В сей же час слуги сторговали персидский ковер, усадили на него Аббая и понесли в терем вместе с птицей-попугаем и гнусавой обезьяной. Чародей не роптал, но зато народ догадливо кивал головами, помня, как княгиня так же вот велела нести в ладьях древлян и что потом было с ними. Знать, и ныне уготовила она позорную смерть строптивому заморскому кудеснику. Однако когда ковер с Аббаем внесли в палаты, княгиня велела всем удалиться, а сама в ноги бросилась чародею.
– Верю в силу твою! Прости за строгость, винюсь перед тобой. Что ни пожелаешь – все исполню. Но пробуди мне сына!
– А не забудешь, что стояла передо мною на коленях? – спросил Аббай. – Не забудешь клятв своих?
– Не забуду!
– Считаться станем так, – заявил чародей. – Я пробужу дитя – ты исполнишь первую мою волю… Но ежели захочешь, чтобы я еще тебе послужил – скажу другую свою волю. А третью пусть же исполнит твой сын Святослав.
– Согласна! – возрадовалась княгиня. – Все исполню!
– Показывай своего спящего! – приказал Аббай.
Обнадеженная верой, сгорая от вины перед чародеем, княгиня привела его в покои Святослава. И подняла завесу колыбели!
Все кругом осветилось, а чародей, заслонивши глаза рукой, так молвил:
– Велик будет муж! Вижу в судьбе его многие победы и славу! Знаменитые цари склонятся перед ним. Такой муж рождается один раз в тысячу лет. Последним был Александр, царь Македонский, послушник Аристотеля.
Аббай тянулся к свету, исходящему от колыбели, и грел руки, словно у огня. Его миртовый посох засветился, зазеленел, на его навершении вдруг вздулась почка, которая потом лопнула и развернулась молодым листом…
А чародей трепетал, купаясь в лучах! Был темным его лик, но просветлел и облагородился; седые волосы, завязанные в косичку почернели, старческий голос омолодился. Только хромота осталась…
– Обнажи своего сына! – потребовал Аббай. – А окна закрой черным полотном.

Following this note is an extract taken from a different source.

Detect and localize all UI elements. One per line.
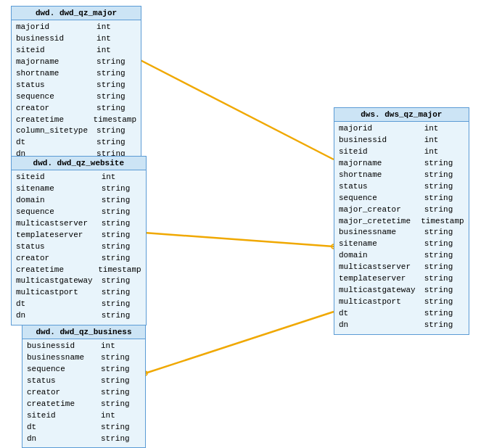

Княгиня все исполнила. Когда покои погрузились во мрак и светился лишь княжич, чародей покрыл колыбель черным покрывалом и, усевшись на пол возле нее, достал пергаментный свиток. Птица- попугай села в изголовье, а ученая обезьяна – в ногах. И вдруг загорелись глаза Аббая. – зеленый огонь осветил письмо и черные уста. Чародей стал читать вслух: незнаемое слово резало уши, душа томилась, и княгиня не смела перевести дух. Затаившись, она незаметно погрузилась в сон.
И во сне ей пригрезилась Креслава. Срамная наложница встала из постели князя и, красуясь перед княгиней своим блудным образом, сказала:
– Твой муж мертв, а ныне и сын умрет. Я молила тебя спасти тресветлое дитя! Ты не спасла… Я его возьму себе. Со мною будут оба – и муж, и сын.
– Чур! Чур меня! – закричала княгиня и вмиг очнулась.
Тем часом Аббай волхвовал над сыном, и горели уже не только глаза, а и уста чародея: В зеленом пламени, озарявшем покои, лик Святослава искажался, а обнаженное тело корежилось – трещали жилы и кости! Княжич рос! Руки, ноги, плечи и шея наливались могучей силой. С треском разлетелась в щепки дубовая колыбель! Не чадо малое – детина-богатырь рухнул на пол, так что терем задрожал.
Аббай трижды изрыгнул огонь:
– Восстань! Восстань! Восстань!
Детина потянулся и встал, но очи были закрыты. Княгиня онемела, не зная, радоваться ли сему или, напротив, бить тревогу: на глазах возросший сын показался ей зловещим и свирепым, словно разъяренный медведь.
– Кто разбудил меня? – гром голоса всколыхнул покои. – Кто сон нарушил?
– Я! – крикнул чародей и дунул ему в очи. Святослав открыл глаза, удивленно огляделся.
– Как долго спал! Тело залежалось!
И со звериным рыком вдруг набросился на Аббая, в единый миг сломал его, придавил к полу. Чародей сопротивлялся, брызгал искрами, и его обезьяна, прыгая по детине, пыталась удержать его руки. Птица-попугай летала под потолком и картаво возвещала:
– Пробудили! Пробудили! Пробудили!
А Святослав занес над головой Аббая свой огромный кулак и наверняка бы разбил ему череп, однако княгиня крикнула от испуга, и материнский крик остановил десницу.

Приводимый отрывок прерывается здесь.